Il faut savoir qu’en France, c’est l’éditeur qui fixe le prix d’un titre. Ensuite les librairies et sites de vente en ligne doivent, tous sans exception, vendre le livre à ce prix.
Jusqu’en 1979, la pratique qui domine pour fixer le prix du livre est celle du prix conseillé par l’éditeur aux points de vente (d’abord maximum, puis minimum). Le libraire est donc libre ou non de suivre ce prix conseillé et de le modifier lui-même au besoin.
À partir de 1979, le prix du livre se retrouve totalement libre et plus aucun prix n’est indiqué aux points de vente de la part de l’éditeur. Cela pose problème car les grands points de vente comme la FNAC peuvent ainsi abaisser le prix du livre sans restriction, mettant alors en danger les librairies indépendantes ne pouvant faire concurrence.
Il faut attendre deux ans (de lutte de la part de librairies indépendantes et de certains éditeurs tel que Les éditions de Minuit), pour que soit adoptée la loi du prix unique du livre : La loi Lang du 10 août 1981. (Plus d’infos 👉 https://www.legifrance.gouv.fr/loda/id/JORFTEXT000000517179/)
Cette loi, encore très importante aujourd’hui pour défendre la diversité dans le marché du livre, assure à l’acheteur le même prix sur tout le territoire, quelque soit le type de commerce auquel il a accès (librairies indépendante, grand groupe, supermarché et même internet 😉)
Maintenant que nous avons vu les bases, allons du côté de l’éditeur et voyons comment faire pour calculer ce prix ?
Eh bien l’outil le plus important est le calcul du « point mort », c’est-à-dire le moment où l’éditeur aura vendu assez de livre pour rembourser la totalité des frais engagés, et ainsi commencera à toucher un bénéfice.
Pour calculer ce point mort, l’éditeur utilise un tableau qui comporte les même éléments suivant :
– le nombre d’exemplaires que l’on pense tirer ;
– le coût de l’impression de ces exemplaires ;
– les coûts liés à la création du livre avant l’impression (droits d’auteurs, maquette, correction… L’ensemble des prestataires extérieurs à la maison d’édition) ;
– les différents frais de transport.
Par exemple, un tirage de 1 500 exemplaires avec un coût de fabrication de 3 115€ donne un prix de fabrication unitaire de 2,07€.
Avec ces premières informations l’éditeur va pouvoir obtenir le coût du livre à l’unité et va ensuite pouvoir tenter de mettre un prix sur le livre, nécessaire au calcul final du point mort.
Tips : Une bonne manière pour commencer à estimer ledit prix est de multiplier le coût d’impression par 7.
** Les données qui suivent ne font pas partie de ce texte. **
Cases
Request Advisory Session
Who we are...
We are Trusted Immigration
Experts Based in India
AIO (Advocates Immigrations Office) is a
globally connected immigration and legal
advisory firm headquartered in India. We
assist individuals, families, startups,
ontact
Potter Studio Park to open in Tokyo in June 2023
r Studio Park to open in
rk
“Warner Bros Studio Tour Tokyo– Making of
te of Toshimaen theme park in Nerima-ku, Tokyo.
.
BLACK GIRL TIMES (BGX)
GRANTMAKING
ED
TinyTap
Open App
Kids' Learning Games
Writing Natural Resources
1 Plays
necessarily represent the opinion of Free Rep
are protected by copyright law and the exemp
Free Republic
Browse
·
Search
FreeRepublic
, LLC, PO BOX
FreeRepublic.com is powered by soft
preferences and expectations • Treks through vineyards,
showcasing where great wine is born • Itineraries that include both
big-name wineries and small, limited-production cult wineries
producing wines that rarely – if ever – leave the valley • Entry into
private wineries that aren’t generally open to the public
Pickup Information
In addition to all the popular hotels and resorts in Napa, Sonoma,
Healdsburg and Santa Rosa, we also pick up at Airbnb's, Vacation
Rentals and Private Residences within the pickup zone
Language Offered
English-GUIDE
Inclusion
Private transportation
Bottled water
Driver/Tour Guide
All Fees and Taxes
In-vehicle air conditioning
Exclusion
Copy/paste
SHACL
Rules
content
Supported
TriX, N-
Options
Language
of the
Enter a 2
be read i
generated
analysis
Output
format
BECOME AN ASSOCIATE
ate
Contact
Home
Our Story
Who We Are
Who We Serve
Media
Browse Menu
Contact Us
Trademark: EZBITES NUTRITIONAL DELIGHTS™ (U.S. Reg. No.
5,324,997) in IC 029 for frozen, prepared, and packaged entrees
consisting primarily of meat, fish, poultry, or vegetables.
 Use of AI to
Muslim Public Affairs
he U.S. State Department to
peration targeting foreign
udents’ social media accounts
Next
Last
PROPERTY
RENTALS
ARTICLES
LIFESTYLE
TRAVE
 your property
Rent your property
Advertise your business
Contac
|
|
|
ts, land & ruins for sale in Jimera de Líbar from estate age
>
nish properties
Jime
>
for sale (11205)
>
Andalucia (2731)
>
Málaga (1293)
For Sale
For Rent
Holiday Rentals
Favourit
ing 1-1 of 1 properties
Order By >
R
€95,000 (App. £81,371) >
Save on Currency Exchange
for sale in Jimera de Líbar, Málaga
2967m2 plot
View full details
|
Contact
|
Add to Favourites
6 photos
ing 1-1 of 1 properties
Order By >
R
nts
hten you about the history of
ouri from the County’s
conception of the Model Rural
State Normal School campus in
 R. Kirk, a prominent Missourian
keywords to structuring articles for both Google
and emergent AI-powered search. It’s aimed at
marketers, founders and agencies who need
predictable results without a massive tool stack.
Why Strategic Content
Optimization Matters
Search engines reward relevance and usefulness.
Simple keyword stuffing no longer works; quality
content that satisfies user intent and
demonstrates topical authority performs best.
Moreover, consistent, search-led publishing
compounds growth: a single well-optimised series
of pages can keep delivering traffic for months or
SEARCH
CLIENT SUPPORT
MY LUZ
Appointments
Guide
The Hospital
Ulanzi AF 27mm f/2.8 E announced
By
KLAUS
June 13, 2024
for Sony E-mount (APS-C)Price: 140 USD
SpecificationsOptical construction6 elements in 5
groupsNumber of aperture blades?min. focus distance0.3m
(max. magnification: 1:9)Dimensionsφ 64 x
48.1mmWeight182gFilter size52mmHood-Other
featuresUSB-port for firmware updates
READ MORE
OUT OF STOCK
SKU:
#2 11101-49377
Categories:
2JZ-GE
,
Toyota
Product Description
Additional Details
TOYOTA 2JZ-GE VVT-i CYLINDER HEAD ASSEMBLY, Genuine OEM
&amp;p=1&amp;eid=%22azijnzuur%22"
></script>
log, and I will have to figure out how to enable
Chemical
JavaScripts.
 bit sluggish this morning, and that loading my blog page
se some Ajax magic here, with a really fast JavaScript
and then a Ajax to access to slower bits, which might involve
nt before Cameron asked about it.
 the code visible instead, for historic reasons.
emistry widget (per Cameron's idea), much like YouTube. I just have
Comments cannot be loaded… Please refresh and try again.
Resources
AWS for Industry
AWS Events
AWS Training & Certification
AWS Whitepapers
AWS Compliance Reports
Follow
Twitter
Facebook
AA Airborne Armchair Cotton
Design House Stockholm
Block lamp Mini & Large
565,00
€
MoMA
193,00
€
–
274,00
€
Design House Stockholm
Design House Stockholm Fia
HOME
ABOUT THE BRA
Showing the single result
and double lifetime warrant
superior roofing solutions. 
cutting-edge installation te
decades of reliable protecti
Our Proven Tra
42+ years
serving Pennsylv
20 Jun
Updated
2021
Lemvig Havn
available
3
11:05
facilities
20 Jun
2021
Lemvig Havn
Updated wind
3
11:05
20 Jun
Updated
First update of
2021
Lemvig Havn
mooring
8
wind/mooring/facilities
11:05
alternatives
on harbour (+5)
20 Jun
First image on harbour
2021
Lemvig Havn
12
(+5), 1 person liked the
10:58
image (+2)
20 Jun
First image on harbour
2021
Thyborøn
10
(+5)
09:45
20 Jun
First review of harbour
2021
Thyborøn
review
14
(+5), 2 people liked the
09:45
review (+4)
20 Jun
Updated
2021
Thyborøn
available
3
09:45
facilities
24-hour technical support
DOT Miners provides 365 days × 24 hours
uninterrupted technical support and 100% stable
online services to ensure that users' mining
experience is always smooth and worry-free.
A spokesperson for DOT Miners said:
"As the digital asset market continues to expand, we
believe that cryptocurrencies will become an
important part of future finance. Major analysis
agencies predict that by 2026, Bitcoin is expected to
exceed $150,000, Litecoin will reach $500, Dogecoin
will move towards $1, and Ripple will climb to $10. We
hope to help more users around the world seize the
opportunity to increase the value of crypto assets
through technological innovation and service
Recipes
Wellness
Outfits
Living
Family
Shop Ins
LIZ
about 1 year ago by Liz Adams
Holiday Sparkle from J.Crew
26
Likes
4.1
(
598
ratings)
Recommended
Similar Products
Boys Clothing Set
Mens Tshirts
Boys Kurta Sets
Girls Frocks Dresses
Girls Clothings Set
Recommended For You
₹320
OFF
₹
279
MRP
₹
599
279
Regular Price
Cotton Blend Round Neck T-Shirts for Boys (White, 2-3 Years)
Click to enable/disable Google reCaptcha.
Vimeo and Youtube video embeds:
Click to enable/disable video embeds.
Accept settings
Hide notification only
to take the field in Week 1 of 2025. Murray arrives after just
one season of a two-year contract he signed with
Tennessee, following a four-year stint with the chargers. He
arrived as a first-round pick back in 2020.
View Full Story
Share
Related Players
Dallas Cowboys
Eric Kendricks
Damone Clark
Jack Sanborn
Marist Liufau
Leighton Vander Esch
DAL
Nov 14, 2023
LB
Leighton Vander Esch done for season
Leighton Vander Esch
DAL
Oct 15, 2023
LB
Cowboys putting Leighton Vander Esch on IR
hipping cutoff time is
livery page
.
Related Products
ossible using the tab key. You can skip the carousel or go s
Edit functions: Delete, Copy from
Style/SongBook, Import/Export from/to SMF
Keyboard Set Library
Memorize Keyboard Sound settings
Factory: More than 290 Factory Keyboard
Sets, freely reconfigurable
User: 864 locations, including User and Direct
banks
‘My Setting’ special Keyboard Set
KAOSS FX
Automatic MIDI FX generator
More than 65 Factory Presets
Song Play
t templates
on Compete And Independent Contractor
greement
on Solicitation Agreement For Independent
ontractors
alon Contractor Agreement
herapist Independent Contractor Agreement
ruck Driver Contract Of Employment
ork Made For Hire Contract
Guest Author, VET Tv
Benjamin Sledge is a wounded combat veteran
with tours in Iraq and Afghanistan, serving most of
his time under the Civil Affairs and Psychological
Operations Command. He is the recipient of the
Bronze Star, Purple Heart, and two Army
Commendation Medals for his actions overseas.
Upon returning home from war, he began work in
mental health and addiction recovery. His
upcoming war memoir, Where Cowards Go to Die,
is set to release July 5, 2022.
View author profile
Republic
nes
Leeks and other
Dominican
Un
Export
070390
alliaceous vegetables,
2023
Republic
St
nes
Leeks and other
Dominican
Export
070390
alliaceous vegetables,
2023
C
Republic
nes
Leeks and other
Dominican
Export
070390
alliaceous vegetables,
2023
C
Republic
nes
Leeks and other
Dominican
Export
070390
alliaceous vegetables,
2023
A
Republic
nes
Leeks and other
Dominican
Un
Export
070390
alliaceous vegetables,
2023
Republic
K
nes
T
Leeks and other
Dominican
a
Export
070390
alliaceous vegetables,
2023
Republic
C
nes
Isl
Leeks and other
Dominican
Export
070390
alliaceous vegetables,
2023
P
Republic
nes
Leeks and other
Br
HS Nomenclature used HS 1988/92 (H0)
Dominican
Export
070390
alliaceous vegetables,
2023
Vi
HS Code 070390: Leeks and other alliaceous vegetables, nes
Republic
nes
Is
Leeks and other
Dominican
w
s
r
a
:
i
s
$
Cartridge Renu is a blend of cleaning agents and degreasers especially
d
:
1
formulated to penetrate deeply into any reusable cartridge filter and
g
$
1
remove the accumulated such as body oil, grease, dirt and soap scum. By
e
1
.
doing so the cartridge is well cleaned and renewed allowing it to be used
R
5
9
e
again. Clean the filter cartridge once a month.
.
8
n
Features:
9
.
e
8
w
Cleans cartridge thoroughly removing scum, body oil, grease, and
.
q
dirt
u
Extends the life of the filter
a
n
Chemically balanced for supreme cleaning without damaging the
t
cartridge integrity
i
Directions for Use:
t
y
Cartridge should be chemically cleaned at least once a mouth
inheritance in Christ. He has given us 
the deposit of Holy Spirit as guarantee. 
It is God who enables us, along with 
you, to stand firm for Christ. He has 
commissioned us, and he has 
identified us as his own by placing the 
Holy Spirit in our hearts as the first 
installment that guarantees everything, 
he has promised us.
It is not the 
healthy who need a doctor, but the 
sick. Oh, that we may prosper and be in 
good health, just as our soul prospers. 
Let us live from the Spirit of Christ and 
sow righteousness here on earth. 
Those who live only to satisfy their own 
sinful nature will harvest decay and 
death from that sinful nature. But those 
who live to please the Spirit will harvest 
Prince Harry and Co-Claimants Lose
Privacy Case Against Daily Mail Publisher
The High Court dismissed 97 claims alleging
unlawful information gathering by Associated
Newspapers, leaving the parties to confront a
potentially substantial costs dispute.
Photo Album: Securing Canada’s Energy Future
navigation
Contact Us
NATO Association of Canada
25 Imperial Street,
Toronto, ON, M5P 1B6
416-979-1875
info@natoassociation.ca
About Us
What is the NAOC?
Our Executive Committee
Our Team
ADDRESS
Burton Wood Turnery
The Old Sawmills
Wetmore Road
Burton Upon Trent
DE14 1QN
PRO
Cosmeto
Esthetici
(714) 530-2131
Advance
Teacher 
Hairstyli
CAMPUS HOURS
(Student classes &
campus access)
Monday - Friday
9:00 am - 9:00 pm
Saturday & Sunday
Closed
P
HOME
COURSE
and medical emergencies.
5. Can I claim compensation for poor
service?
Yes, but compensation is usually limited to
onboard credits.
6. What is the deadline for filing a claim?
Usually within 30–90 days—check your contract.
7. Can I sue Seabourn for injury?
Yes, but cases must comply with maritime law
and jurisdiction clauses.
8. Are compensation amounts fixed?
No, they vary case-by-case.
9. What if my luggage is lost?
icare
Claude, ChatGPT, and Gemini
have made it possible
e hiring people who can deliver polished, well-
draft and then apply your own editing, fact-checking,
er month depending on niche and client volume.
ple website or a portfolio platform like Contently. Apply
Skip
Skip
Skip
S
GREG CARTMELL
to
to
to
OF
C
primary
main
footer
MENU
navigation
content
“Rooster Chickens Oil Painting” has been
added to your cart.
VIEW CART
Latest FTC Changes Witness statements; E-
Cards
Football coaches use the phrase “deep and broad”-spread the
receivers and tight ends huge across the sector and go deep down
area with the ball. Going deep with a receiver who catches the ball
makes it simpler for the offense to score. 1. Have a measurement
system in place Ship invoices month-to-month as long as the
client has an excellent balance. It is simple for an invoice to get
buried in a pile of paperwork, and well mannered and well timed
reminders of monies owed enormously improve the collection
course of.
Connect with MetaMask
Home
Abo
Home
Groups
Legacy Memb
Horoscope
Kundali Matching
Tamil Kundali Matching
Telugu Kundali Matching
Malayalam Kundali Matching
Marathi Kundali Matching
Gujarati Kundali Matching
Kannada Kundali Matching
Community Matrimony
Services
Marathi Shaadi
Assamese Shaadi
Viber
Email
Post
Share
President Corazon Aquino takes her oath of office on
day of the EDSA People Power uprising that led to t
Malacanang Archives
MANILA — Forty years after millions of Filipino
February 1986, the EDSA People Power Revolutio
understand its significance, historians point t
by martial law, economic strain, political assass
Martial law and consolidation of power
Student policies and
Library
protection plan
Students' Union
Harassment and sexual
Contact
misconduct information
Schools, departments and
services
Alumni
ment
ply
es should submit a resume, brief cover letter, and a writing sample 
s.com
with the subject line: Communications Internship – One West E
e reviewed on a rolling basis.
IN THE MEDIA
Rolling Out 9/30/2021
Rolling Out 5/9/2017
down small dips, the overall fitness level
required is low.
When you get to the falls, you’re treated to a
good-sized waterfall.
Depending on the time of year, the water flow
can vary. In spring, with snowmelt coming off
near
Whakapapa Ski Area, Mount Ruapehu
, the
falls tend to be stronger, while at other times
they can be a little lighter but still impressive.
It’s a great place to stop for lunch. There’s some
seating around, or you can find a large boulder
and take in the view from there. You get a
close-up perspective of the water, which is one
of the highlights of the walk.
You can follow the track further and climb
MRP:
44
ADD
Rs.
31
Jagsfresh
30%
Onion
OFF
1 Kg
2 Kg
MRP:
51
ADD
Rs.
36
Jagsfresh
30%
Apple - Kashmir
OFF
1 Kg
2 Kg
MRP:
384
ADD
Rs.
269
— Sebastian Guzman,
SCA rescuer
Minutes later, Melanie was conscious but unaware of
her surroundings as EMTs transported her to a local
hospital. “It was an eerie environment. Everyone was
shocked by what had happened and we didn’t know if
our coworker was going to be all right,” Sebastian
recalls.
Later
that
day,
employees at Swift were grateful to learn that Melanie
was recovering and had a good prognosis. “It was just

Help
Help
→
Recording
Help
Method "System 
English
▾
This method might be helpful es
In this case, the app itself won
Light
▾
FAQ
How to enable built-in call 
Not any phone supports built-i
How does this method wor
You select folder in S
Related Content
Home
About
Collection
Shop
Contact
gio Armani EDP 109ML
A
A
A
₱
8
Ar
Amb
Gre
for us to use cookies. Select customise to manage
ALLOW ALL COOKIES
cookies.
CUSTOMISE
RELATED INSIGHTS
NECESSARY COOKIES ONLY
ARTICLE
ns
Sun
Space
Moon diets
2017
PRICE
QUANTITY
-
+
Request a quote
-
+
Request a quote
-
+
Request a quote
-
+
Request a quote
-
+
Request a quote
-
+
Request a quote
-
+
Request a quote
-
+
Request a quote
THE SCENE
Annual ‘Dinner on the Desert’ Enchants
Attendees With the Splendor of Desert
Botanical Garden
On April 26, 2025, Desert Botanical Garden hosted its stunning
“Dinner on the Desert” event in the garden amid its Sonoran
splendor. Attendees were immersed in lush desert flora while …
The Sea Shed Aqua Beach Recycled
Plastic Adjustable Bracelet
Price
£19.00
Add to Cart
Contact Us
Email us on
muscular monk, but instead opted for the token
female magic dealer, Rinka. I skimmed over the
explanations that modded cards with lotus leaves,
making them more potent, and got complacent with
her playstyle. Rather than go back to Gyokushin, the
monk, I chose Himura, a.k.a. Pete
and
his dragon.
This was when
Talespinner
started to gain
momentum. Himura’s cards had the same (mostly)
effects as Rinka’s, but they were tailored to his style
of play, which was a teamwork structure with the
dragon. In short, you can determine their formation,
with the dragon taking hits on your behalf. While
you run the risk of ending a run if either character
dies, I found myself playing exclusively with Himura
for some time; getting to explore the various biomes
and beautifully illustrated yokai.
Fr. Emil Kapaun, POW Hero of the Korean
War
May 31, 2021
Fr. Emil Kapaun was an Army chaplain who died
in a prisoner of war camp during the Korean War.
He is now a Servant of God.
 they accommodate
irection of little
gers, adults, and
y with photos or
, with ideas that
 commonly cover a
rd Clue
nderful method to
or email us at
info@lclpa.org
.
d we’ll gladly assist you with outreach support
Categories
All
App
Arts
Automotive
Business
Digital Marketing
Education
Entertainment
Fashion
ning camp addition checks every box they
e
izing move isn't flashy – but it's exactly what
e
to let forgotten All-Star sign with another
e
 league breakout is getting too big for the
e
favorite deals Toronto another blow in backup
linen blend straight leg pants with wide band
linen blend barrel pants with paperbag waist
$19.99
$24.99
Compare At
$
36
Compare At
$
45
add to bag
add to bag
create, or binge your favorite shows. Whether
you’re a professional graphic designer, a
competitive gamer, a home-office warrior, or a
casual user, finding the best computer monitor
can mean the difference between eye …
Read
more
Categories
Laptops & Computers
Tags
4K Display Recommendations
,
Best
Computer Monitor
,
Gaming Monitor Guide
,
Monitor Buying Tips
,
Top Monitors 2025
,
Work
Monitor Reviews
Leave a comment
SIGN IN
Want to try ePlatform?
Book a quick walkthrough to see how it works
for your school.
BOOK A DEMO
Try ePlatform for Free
Le calcul du prix se fait aussi en fonction du type de livre (souple ou non), du genre (roman ou BD), du public visé (adulte ou enfants)…
L’éditeur n’est pas totalement libre, il ne peut pas mettre un prix trop différent de ce qui se fait chez les autres éditeurs. Il doit donc bien connaître le marché. En effet, le prix du livre est également soumis à un « prix psychologique », autrement dit ce que le lecteur considère rentable ou non quand il achète un livre en fonction de son aspect et de son prix.
Par exemple, un acheteur a plus de facilité à acheter un roman de grand format à 20€, alors qu’une bande dessinée du même prix aura plus de mal à les convaincre (selon le ratio texte/nombre de pages). Pourtant une bande dessinée coûte plus cher à la fabrication ! Ce prix psychologique permet donc à certains éditeurs d’avoir une plus grande marge en fonction du produit proposé que d’autres.
Une fois que l’éditeur a sélectionné un prix qu’il juge adapté au marché et à ses collections, il le rentre dans ce fameux tableau. Le point mort est à l’intersection des deux droites. Plus le point mort est bas, plus il sera facile à atteindre. 30 à 40% est un bon objectif.
Pour revenir sur notre exemple, le prix obtenu après multiplication est de 14€. En rentrant ce prix dans notre tableau, nous voyons que le point mort est aux alentours de 50%. Le risque est donc de moitié. L’éditeur pourrait alors faire le choix d’augmenter encore un peu son prix afin de réduire ces risques, mais ici le prix psychologique fait que passer ce livre au-delà des 14€ pourrait être un élément de dissuasion pour certains lecteurs. Afin de garantir la meilleure accessibilité, l’éditeur a fait le choix de rester à 14€.
Il faut néanmoins garder à l’esprit que le contexte actuel est de plus en plus propice aux risques. Les chiffres de placement ont plutôt tendance à diminuer et les retours à augmenter, les point morts dits « acceptables » et les risques associés sont de plus en plus hauts… L’éditeur risque donc de devoir augmenter les prix pour garder un semblant d’équilibre.